**Provided information:**

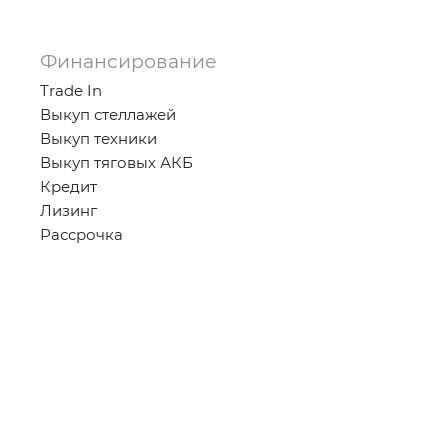
Финансирование
Trade In
Выкуп стеллажей
Выкуп техники
Выкуп тяговых АКБ
Кредит
Лизинг
Рассрочка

**The task:** Show me every line of the entries above that holds "Выкуп".

**Answer to the exercise:**
Выкуп стеллажей
Выкуп техники
Выкуп тяговых АКБ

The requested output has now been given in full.